The 5 Most Depressing What If...? Issues

By Greggory Basore in Comics, Daily Lists
Monday, November 19, 2012 at 9:01 am

2. "What if The Avenger Fought Galactus?" (Volume 2, #41)

In a world where the Fantastic Four died in their fateful rocket crash instead of emerging with superpowers, things end up a bit differently. Namor is left in a state of amnesia (instead of being found and helped by the Human Torch), so he never discovers Captain America frozen in a block of ice. A much bigger difference is that when the dreaded world-eater Galactus shows up hungry, Reed Richards and the gang aren't there to save the day.

The Avengers respond to the situation and things go badly. With very little effort, Galactus subdues each team member without taking a scratch. When Iron Man is teleported to the World Ship to steal the Ultimate Nullifier, he sets off a metal-sensitive alarm (which the Human Torch didn't trigger) and is taken out of commission. With all options exhausted and little hope left, this world's version of Uatu violates his oath of non-interference and steps into the fray to save Earth.

After defeating Uatu, Galactus compromises by devouring his life force instead of Earth... which apparently means that a Watcher is the nutritional equivalent of an entire planet. Feeling a bit remorseful, Galactus takes the body of his fallen foe to the Watcher homeworld so that he can be given a proper funeral pyre. This tale has the distinction of being so bleak as to disturb our narrator who must ponder the mortality of his own alternate self.

1. "What If The Fantastic Four's Second Child had Lived?" (Volume 2, #30)

To be fair, since this issue contains two different stories, only half of it's depressing. But dear god,what a depressing half!
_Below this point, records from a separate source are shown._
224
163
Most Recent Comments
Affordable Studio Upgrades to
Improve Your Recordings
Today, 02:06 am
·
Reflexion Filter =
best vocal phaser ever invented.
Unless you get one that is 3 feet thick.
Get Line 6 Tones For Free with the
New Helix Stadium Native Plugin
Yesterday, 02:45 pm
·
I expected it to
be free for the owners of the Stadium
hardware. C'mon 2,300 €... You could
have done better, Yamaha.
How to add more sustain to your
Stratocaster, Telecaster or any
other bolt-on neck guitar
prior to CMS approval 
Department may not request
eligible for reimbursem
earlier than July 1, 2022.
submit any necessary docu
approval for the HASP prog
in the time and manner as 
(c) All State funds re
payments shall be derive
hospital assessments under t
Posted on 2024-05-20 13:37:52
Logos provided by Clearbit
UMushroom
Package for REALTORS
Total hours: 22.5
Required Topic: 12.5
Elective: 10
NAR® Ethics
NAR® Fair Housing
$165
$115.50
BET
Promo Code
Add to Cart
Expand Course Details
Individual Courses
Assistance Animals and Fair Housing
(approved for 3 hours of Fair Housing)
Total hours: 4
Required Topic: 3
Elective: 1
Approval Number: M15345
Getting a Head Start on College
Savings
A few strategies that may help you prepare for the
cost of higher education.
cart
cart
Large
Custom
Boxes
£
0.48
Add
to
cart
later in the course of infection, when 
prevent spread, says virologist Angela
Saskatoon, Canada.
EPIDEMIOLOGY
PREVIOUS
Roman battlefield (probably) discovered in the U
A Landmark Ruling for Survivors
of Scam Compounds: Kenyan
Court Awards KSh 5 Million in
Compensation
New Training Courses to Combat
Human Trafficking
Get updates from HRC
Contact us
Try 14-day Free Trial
In this universe, Dr. Otto Octavius a.k.a. Dr. Octopus helped Reed Richards to stabilize Sue's second pregnancy. Unfortunately, there are other complications and Sue dies while in labor. This comes as a shock to everyone except young Franklin Richards, who had a dream foretelling this, and is convinced that his sister (named in memory of her departed mother) is a monster.

Over the next few years, multiple people close to the young Suzy Storm die off from the same illness that took her namesake. Alicia, Johnny and Ben, along with every babysitter, teacher and even classmates that come in contact with Suzy all wind up dead. Try as he might, Franklin can't get his father to realize what's going on. When he presses the issue, his dad starts hitting him. So in desperation, Franklin goes to Victor Von Doom for help.

When Doom confronts Reed about the matter, things quickly escalate into a full-on brawl. As Richards is struck down by his arch-enemy, he sees his daughter transform into an H.R. Giger-esque monstrosity and has enough time to apologize to his son before being devoured. Doom sacrifices himself to save Franklin, giving him enough time to blast Suzy through a portal into the negative zone. His victory is hollow and bitter, because now Franklin is all alone.

As I said before, the other half of this issue is a happier story. That makes the first half of this issue the most depressing What If ever written, because even Uatu needed something to cheer himself up afterwards.